Sebbene sia uno degli animali domestici più diffusi, non è detto che i proprietari conoscano tutte le peculiarità del gatto. Animale indipendente e spesso solitario, al micio sono spesso associati miti e stereotipi, non sempre leciti sul suo comportamento. Quali sono, però, i fatti più curiosi sulla sua esistenza?

La convivenza tra uomo e gatto esiste da millenni, tanto che si pensa già nella preistoria vi siano stati i primi contatti. Eppure, nonostante tutto questo tempo, il felino conserva ancora gelosamente dei segreti. Di seguito, 10 fatti curiosi sull’essenza e sul comportamento del gatto.
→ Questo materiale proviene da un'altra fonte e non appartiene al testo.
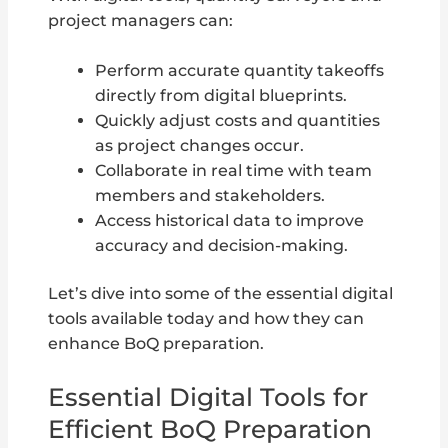
project managers can:
Perform accurate quantity takeoffs
directly from digital blueprints.
Quickly adjust costs and quantities
as project changes occur.
Collaborate in real time with team
members and stakeholders.
Access historical data to improve
accuracy and decision-making.
Let’s dive into some of the essential digital
tools available today and how they can
enhance BoQ preparation.
Essential Digital Tools for
Efficient BoQ Preparation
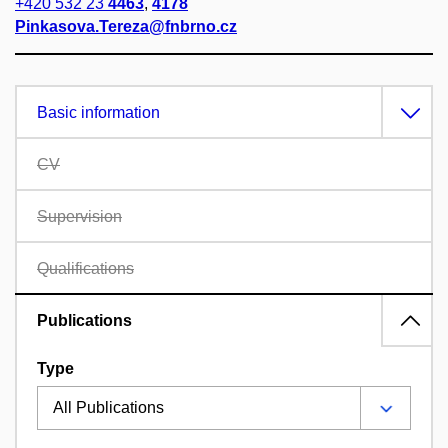
+420 532 23
4463
,
4178
Pinkasova.Tereza@fnbrno.cz
Basic information
CV
Supervision
Qualifications
Publications
Type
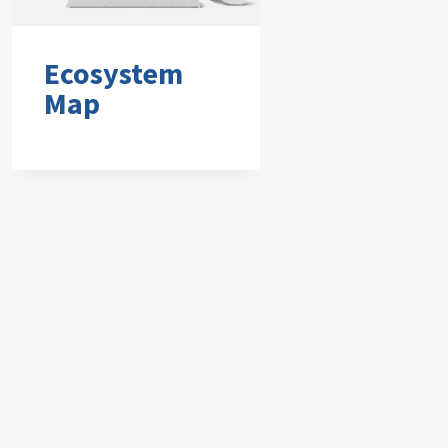
Ecosystem
Map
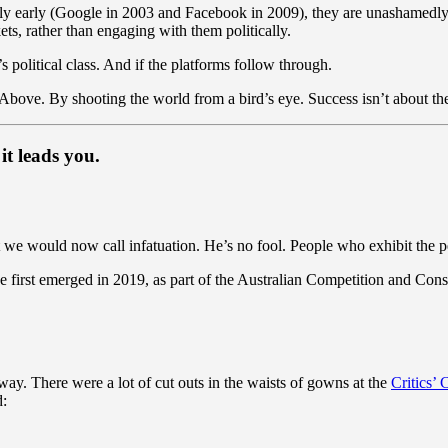
ly early (Google in 2003 and Facebook in 2009), they are unashamedl
ts, rather than engaging with them politically.
a’s political class. And if the platforms follow through.
 Above. By shooting the world from a bird’s eye. Success isn’t about the 
it leads you.
 we would now call infatuation. He’s no fool. People who exhibit the per
first emerged in 2019, as part of the Australian Competition and Con
 way. There were a lot of cut outs in the waists of gowns at the
Critics’
d:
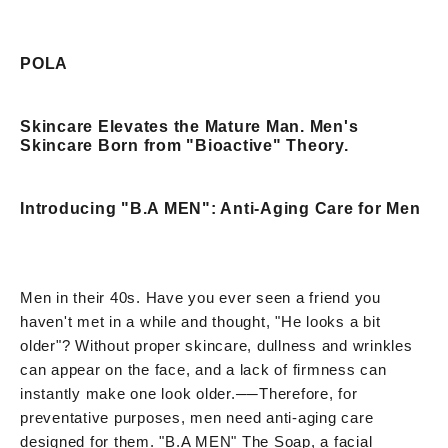
POLA
Skincare Elevates the Mature Man. Men's
Skincare Born from "Bioactive" Theory.
Introducing "B.A MEN": Anti-Aging Care for Men
Men in their 40s. Have you ever seen a friend you
haven't met in a while and thought, "He looks a bit
older"? Without proper skincare, dullness and wrinkles
can appear on the face, and a lack of firmness can
instantly make one look older.
──
Therefore, for
preventative purposes, men need anti-aging care
designed for them. "B.A MEN" The Soap, a facial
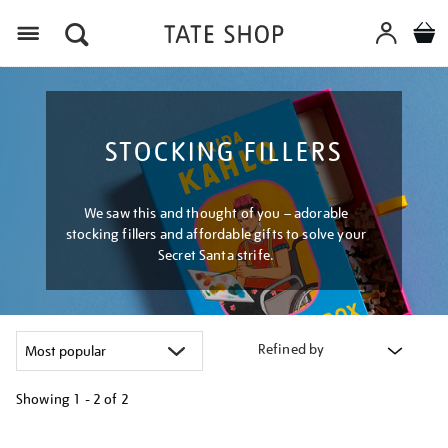
Menu
STOCKING FILLERS
We saw this and thought of you – adorable
stocking fillers and affordable gifts to solve your
Secret Santa strife.
Refined by
Showing
1 - 2 of
2
Refine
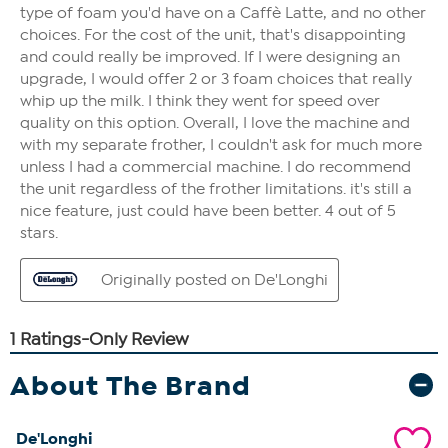
About The Brand
De'Longhi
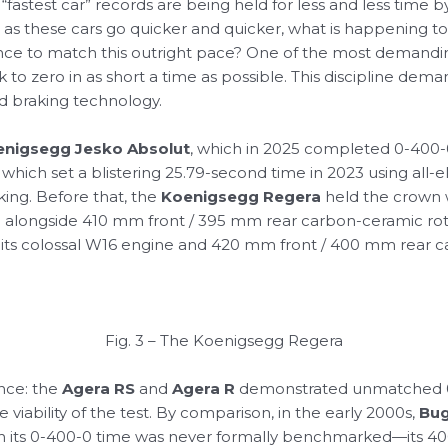
l “fastest car” records are being held for less and less time 
as these cars go quicker and quicker, what is happening to
rmance to match this outright pace? One of the most deman
to zero in as short a time as possible. This discipline dem
and braking technology.
enigsegg Jesko Absolut
, which in 2025 completed 0-400-0 
, which set a blistering 25.79-second time in 2023 using al
ing. Before that, the
Koenigsegg Regera
held the crown wi
 alongside 410 mm front / 395 mm rear carbon-ceramic roto
 on its colossal W16 engine and 420 mm front / 400 mm rear
Fig. 3 – The Koenigsegg Regera
ance: the
Agera RS
and
Agera R
demonstrated unmatched 0
e viability of the test. By comparison, in the early 2000s,
Bug
gh its 0-400-0 time was never formally benchmarked—its 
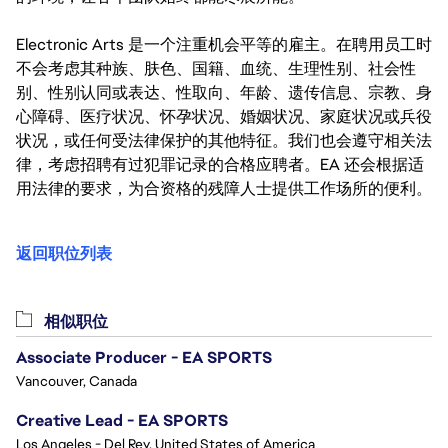
Electronic Arts 是一个注重机会平等的雇主。在聘用员工时
不会考虑其种族、肤色、国籍、血统、生理性别、社会性
别、性别认同或表达、性取向、年龄、遗传信息、宗教、身
心障碍、医疗状况、怀孕状况、婚姻状况、家庭状况或兵役
状况，或任何受法律保护的其他特征。我们也会遵守相关法
律，考虑招聘有过犯罪记录的合格应聘者。EA 还会根据适
用法律的要求，为合资格的残障人士提供工作场所的便利。
返回职位列表
相似职位
Associate Producer - EA SPORTS
Vancouver, Canada
Creative Lead - EA SPORTS
Los Angeles - Del Rey, United States of America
    1. Addomesticamento: il primo gatto addomesticato risale a ben 5.000 anni fa, quando i primi felini fecero i loro ingressi nelle stalle e nei granai cinesi, per tenere lontano topi e altri roditori. Da qui si è poi sviluppata la convivenza domestica, con i mici passati dalle stalle alle abitazioni;
    2. Miagolio: secondo una ricerca pubblicata nel 2009 sul Scientific American, il gatto sarebbe capace di imitare il pianto di un bambino, così da attirare le attenzioni del proprietario. Lo farebbe di proposito, per ricevere coccole oppure per reclamare la pappa;
  1. Gusto: la lingua del gatto non permette all’animale di percepire il dolce, perché priva delle idonee papille gustative. Questo perché l’animale è quasi esclusivamente carnivoro, quindi non ha bisogno di una simile caratteristica sensoriale;
  2. Abraham Lincoln: fra tutti i presidenti degli Stati Uniti, Lincoln è stato il maggior appassionato di gatti. È stato il primo presidente ad ammetterli alla Casa Bianca, dove accudiva gelosamente quattro esemplari;
  3. Clowder: in inglese esiste una parola specifica per definire un gruppo stabile di gatti, qualcosa di simile alla nostra colonia felina. “Clowder”, un nome collettivo che serve a identificare la moltitudine come se fosse un’entità sola;
  4. Regina Elisabetta: è noto come Her Majesty sia una grande appassionata di cani corgi, in realtà è anche un regnante record in fatto di gatti. La Gran Bretagna, infatti, possiede ufficialmente 100.000 esemplari che si premura di nutrire e curare. Lo scopo? La straordinaria funzione nella contenzione della popolazione di topi;
  5. Età: si dice che un anno canino corrisponda a sette anni umani, per il gatto il calcolo è invece più complesso. Nei primi quattro anni di vita, ogni anno del gatto corrisponde a 15 umani. Dopodiché il progresso riduce la velocità: ogni 365 giorni umani corrispondono a quattro anni felini;
  6. Urina fosforescente: l’urina dei felini assume una particolare colorazione fosforescente sotto la tipica lampada blu delle squadre di investigazione. Questo perché ricca di fosforo e di alcune proteine del sangue, che la rendono particolarmente riflettente;
  7. Diffusione: ci sono più gatti al mondo che cani. Negli Stati Uniti, ad esempio, ci sono 88 milioni di mici, contro i 74 milioni di amici di Fido;
  8. Fusa: le fusa del gatto non sono solamente una manifestazione di gioia, ma anche un rimedio antistress oltre che a un meccanismo curativo dell’animale. Ricerche recenti mostrano come le frequenze del suono emesso possano essere d’aiuto nel velocizzare i processi riparativi delle ossa, così come la salute del cuore.